Sin embargo, antes de proseguir es preciso aclarar que la seducción es de índole diversa a la del amor. Hay libros que empezamos hojeando desprevenidamente y, en un abrir y cerrar de ojos, nos hacen olvidar de todo, empezando por nuestra sensatez; pues a pesar del dislate que proponen, nos encantan y cautivan. Su propósito es el goce, el goce de la lectura, igual que la única finalidad que anima al seductor es el goce sexual. No creo que nadie busque significados ocultos o consejos para solucionar su vida en “Las mil y una noches”. El comentario de Borges acerca de Hugo Walpone puede contribuir a aclarar nuestra relación con este tipo de libro: “Nos dice que alguien es el hombre mas malvado del mundo y misteriosamente lo creemos”. Algunos de estos libros son leídos en la infancia o la adolescencia, y cuando son retomados en otras etapas de la vida, vuelven a encantarnos, a pesar de nuestra desconfianza; se convierten en libros-amantes, que aparecen por épocas, de manera intermitente. Otros libros, en cambio, pertenecen al terreno del amor o de la verdad y se convierten en los libros de cabecera que consultamos a diario. El amor ahonda en la realidad y la trasforma. La seducción nos distrae de la realidad. Las personas lo expresan de diverso modo, algunas dicen “me desconecte de todo”, es un comentario corriente entre los amantes. Sin embargo, pasado un tiempo, es frecuente que alguno de los dos incurra en un nefasto error: tratar de llevar al otro a su realidad, convertirlo en su esposa o esposo. Desgraciadamente, luego de un tiempo, cuando se acepta lo impracticable de esta conversión, es inútil recuperar el estado anterior. En la literatura, la obra que mejor retrata este trágico intento es “Don Quijote”. Cervantes no recoge el fracaso de un hombre sino de la humanidad entera. Tal como ocurre en la lectura de los libros de caballería, la seducción sexual funciona dentro de ciertos límites artificiales, dentro de cierta penumbra y ciertos cuartos, con los teléfonos desconectados y sin que nadie toque a la puerta… bajo cierta voluntaria suspensión de la incredulidad. En el amor en cambio, nada nos interrumpe. Por eso la seducción prefiere la noche y el amor el día.

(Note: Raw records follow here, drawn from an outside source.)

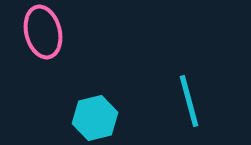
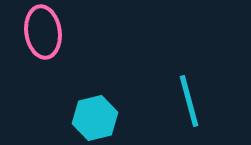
pink ellipse: rotated 6 degrees clockwise
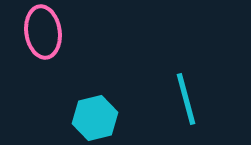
cyan line: moved 3 px left, 2 px up
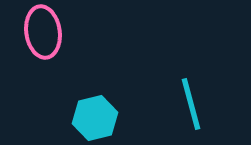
cyan line: moved 5 px right, 5 px down
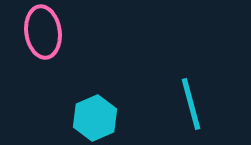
cyan hexagon: rotated 9 degrees counterclockwise
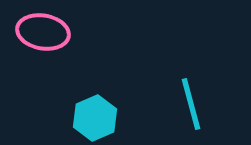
pink ellipse: rotated 72 degrees counterclockwise
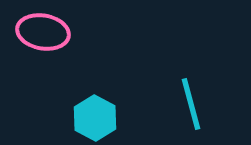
cyan hexagon: rotated 9 degrees counterclockwise
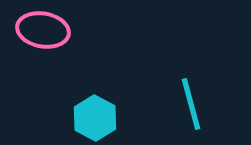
pink ellipse: moved 2 px up
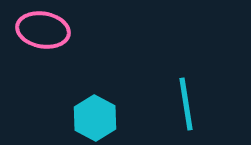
cyan line: moved 5 px left; rotated 6 degrees clockwise
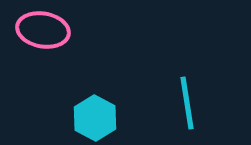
cyan line: moved 1 px right, 1 px up
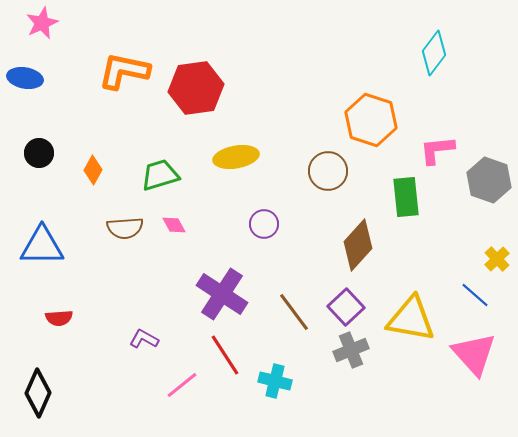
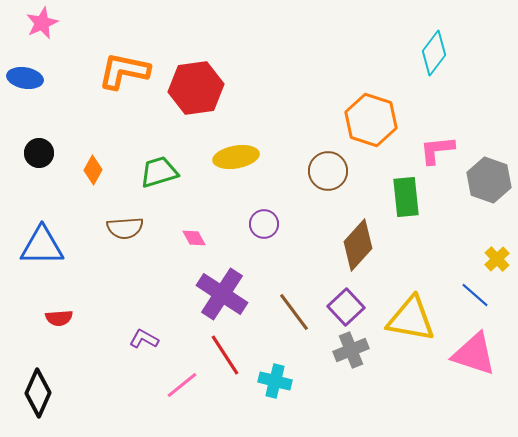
green trapezoid: moved 1 px left, 3 px up
pink diamond: moved 20 px right, 13 px down
pink triangle: rotated 30 degrees counterclockwise
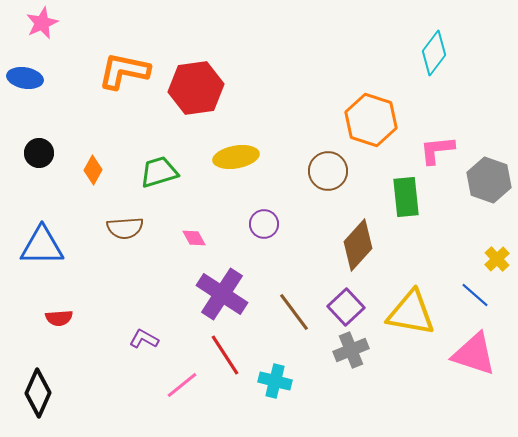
yellow triangle: moved 6 px up
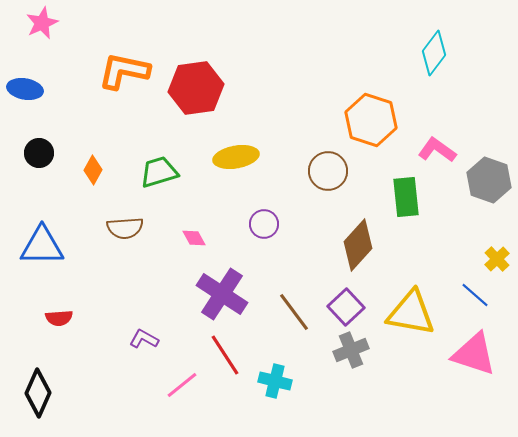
blue ellipse: moved 11 px down
pink L-shape: rotated 42 degrees clockwise
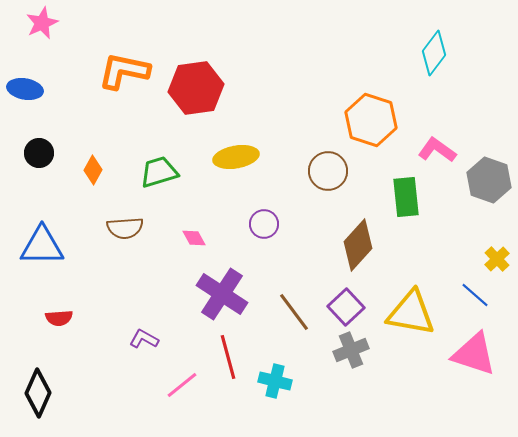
red line: moved 3 px right, 2 px down; rotated 18 degrees clockwise
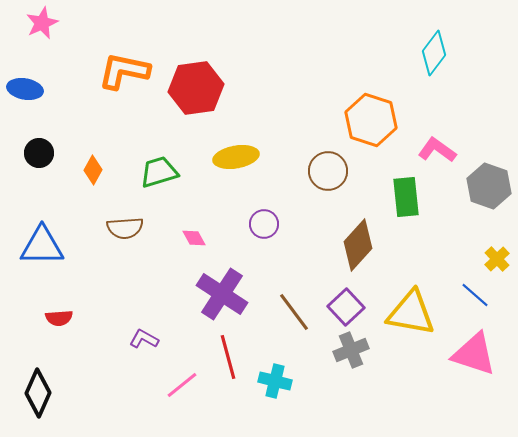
gray hexagon: moved 6 px down
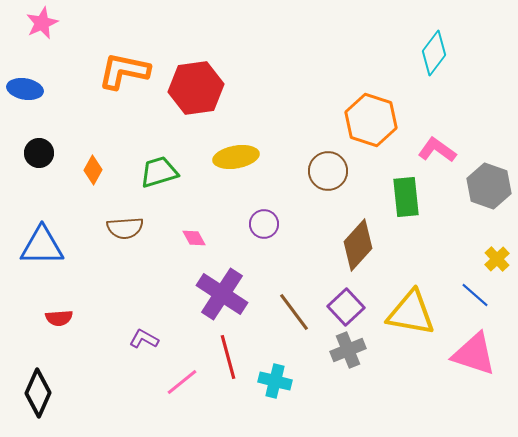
gray cross: moved 3 px left
pink line: moved 3 px up
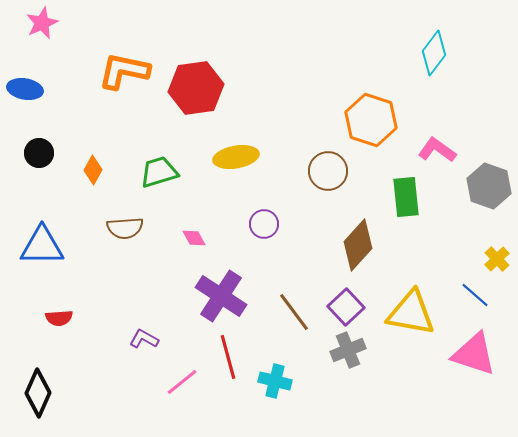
purple cross: moved 1 px left, 2 px down
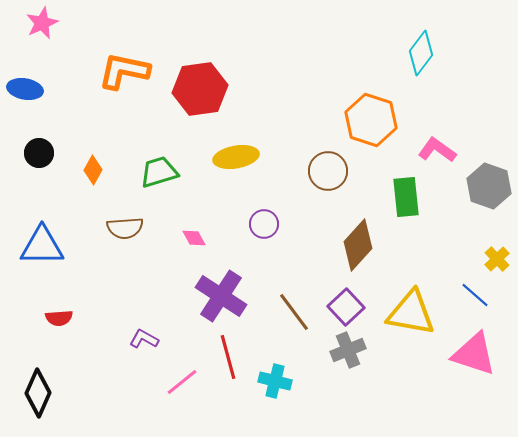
cyan diamond: moved 13 px left
red hexagon: moved 4 px right, 1 px down
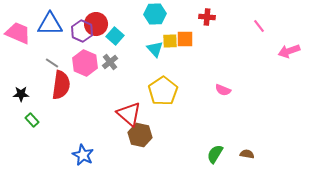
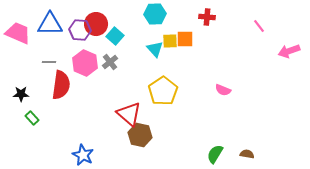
purple hexagon: moved 2 px left, 1 px up; rotated 20 degrees counterclockwise
gray line: moved 3 px left, 1 px up; rotated 32 degrees counterclockwise
green rectangle: moved 2 px up
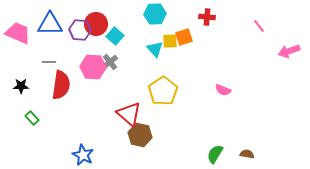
orange square: moved 1 px left, 2 px up; rotated 18 degrees counterclockwise
pink hexagon: moved 8 px right, 4 px down; rotated 20 degrees counterclockwise
black star: moved 8 px up
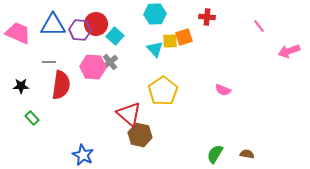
blue triangle: moved 3 px right, 1 px down
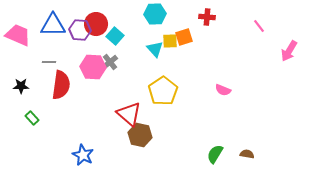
pink trapezoid: moved 2 px down
pink arrow: rotated 40 degrees counterclockwise
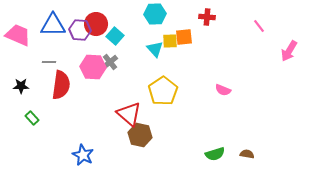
orange square: rotated 12 degrees clockwise
green semicircle: rotated 138 degrees counterclockwise
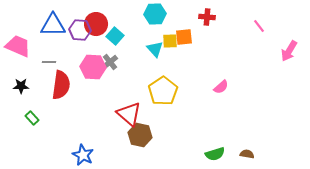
pink trapezoid: moved 11 px down
pink semicircle: moved 2 px left, 3 px up; rotated 63 degrees counterclockwise
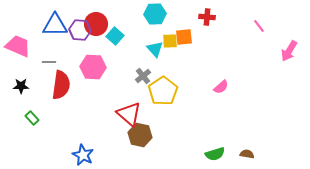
blue triangle: moved 2 px right
gray cross: moved 33 px right, 14 px down
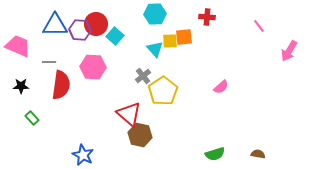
brown semicircle: moved 11 px right
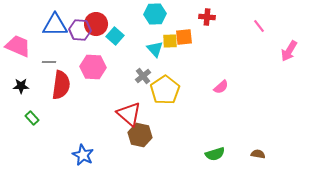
yellow pentagon: moved 2 px right, 1 px up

Igual que la mujer, el lector tiene “quince minutos” en los que no tiene objeciones para nada; y, así, como a esta, la descubre el amanecer en unas sabanas ajenas, a este lo sorprende la luz de un nuevo día leyendo en una silla. Coleridge señaló que para esta entrega del lector es imprescindible una voluntaria suspensión de la incredulidad. Esta afirmación da en el blanco mismo del asunto, no solo en lo referente al libro, sino en lo relacionado a la mujer. La credulidad permite la entrega. Solo que conviene dejar en entredicho el adjetivo: “voluntaria”, que antepone Coleridge. El albedrío, tanto para el lector como para la mujer, se encuentra en un punto difícil de determinar entre lo voluntario y lo involuntario. Ambos experimentan una autentica “perdida de poder”; a muchos lectores nos ha sucedido el haber descuidado un compromiso de vital importancia o el haber dejado de estudiar para un examen el día siguiente, a causa de la lectura de un libro que empezamos hojeando al azar; lo mismo puede decirse de la mujer, a la que aguardaban su esposo e hijos y, a la madrugada, como si emergiera de un estado de inconsciencia, repentinamente le dice al hombre al que recién ha conocido: “Loco que estamos haciendo”. La “suspensión de la incredulidad” va de la mano con la “suspensión del tiempo”. La mujer o el lector que al final de su entrega, no experimentan este asombro frente a la manera en que transcurrió el tiempo… sin darse cuenta, no han sido totalmente seducidos, tampoco su entrega ha sido total.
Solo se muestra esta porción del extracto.